Mancher Kunde erinnert sich noch an den deutschlandweiten Poststreik von April bis Juli 2015. Damals wollte die Gewerkschaft Verdi verhindern, dass Paketzusteller bei neu gegründeten DHL-Delivery-Tochtergesellschaften zu Billiglöhnen angestellt werden ("ein sozialpolitischer Skandal ersten Ranges", so Verdi damals). Verdi unterlag in dem Streik und DHL Delivery wurde gegründet.

Vier Jahre später feiert Verdi einen großen Erfolg; nämlich die Abschaffung der DHL-Delivery-Gesellschaften zum 1. Juli 2019. Rund 13.000 Zusteller werden in den Haustarifvertrag der Deutschen Post AG übergeleitet.

Außerdem wurde ein Kündigungsschutz für alle Tarifangestellten bis zum 31.12.2022 vereinbart. Und bis Ende 2020 sichert die Deutsche Post zu, in der Brief- und Verbundzustellung keine Aufträge an Fremdfirmen zu vergeben.

Angaben von Verdi zufolge verdienen Zusteller durch den neuen Tarifvertrag mehr Geld. "Das Plus liegt je nach Tarifgebiet zwischen 47 Euro und 316 Euro im Monat.", heißt es in einem von Verdi bei Facebook veröffentlichten Flyer.

Postchef Frank Appel kommentiert den "Zukunftsvertrag" mit Verdi ebenfalls positiv: "Mit dieser Vereinbarung machen wir einen weiteren Schritt zu wettbewerbsfähigen Tarifstrukturen im Brief- und Paketmarkt und schaffen Voraussetzungen für einen dauerhaften wirtschaftlichen Erfolg.

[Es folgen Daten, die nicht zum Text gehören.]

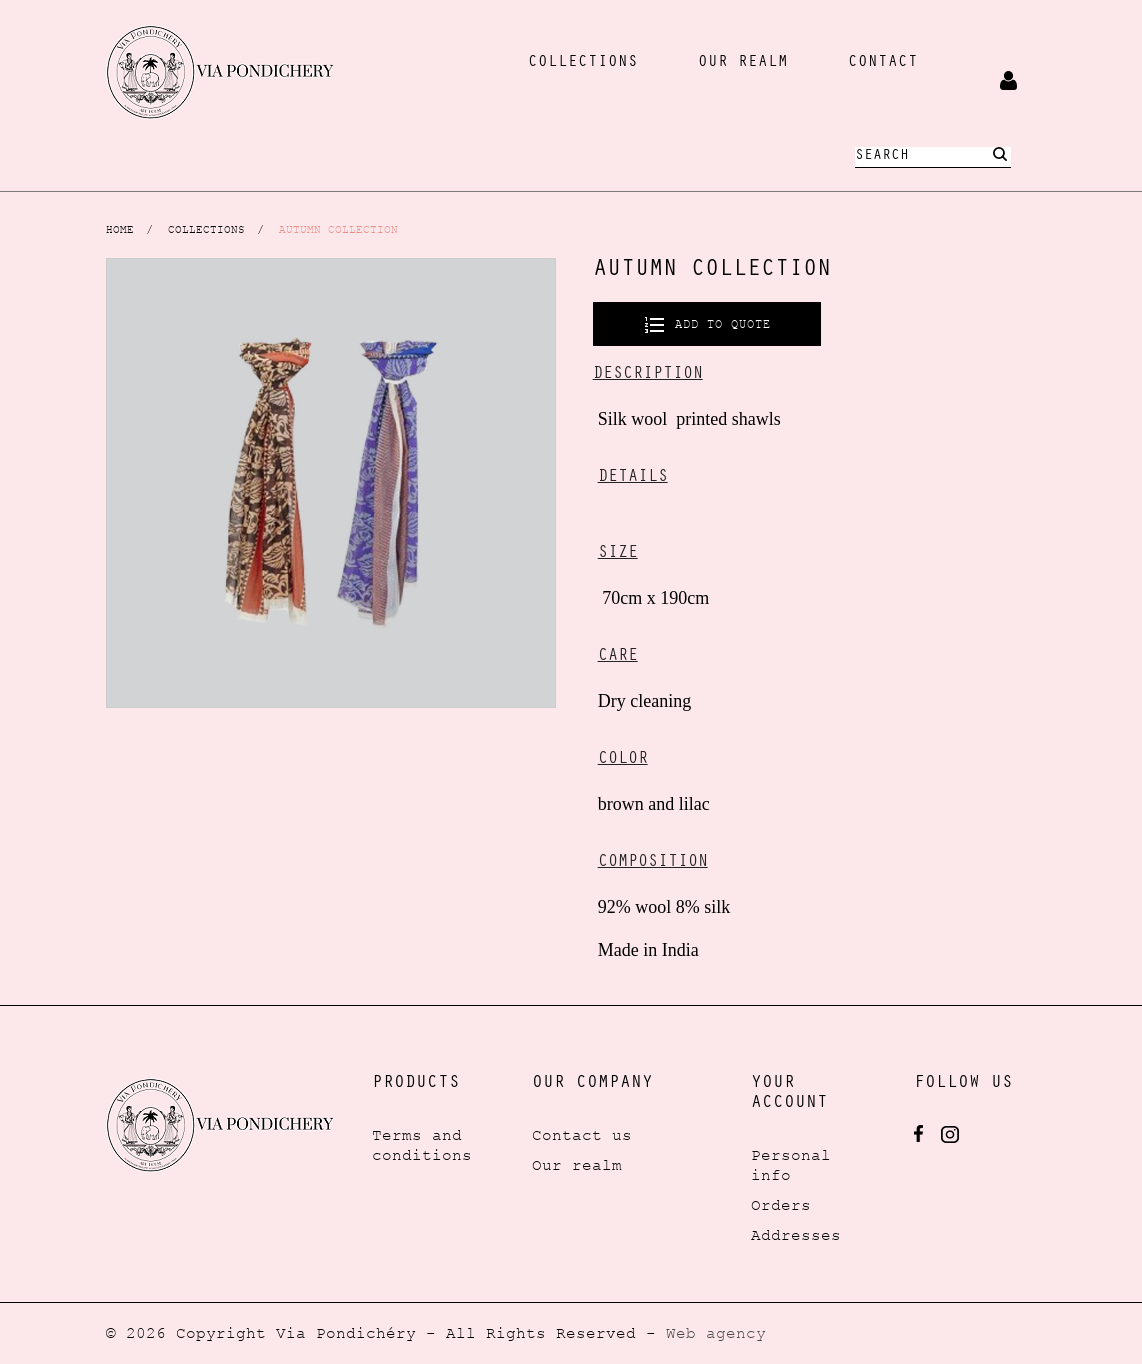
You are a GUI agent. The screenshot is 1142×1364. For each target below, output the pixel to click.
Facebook (918, 1134)
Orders (781, 1205)
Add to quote (719, 323)
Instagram (950, 1134)
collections (583, 63)
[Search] (933, 157)
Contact (883, 63)
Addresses (796, 1235)
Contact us (582, 1135)
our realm (743, 63)
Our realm (577, 1165)
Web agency (716, 1333)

Gleichzeitig grenzen wir uns bewusst von einem Niedriglohnwettbewerb in der Branche ab."

Personalvorstand Thomas Ogilvie ergänzt, dass es die Vereinbarung dem Deutsche-Post-Konzern ermöglicht, "unsere Attraktivität als Arbeitgeber zu stärken".

Paketdienste konkurrieren auf dem vielerorts leergefegten Arbeitsmarkt um jeden Mitarbeiter. Der neue Tarifvertrag bei der Deutschen Post könnte die Situation bei Wettbewerbern wie DPD, GLS und Hermes verschärfen, falls deren Zusteller aufgrund besserer Verdienstchancen zur Post wechseln.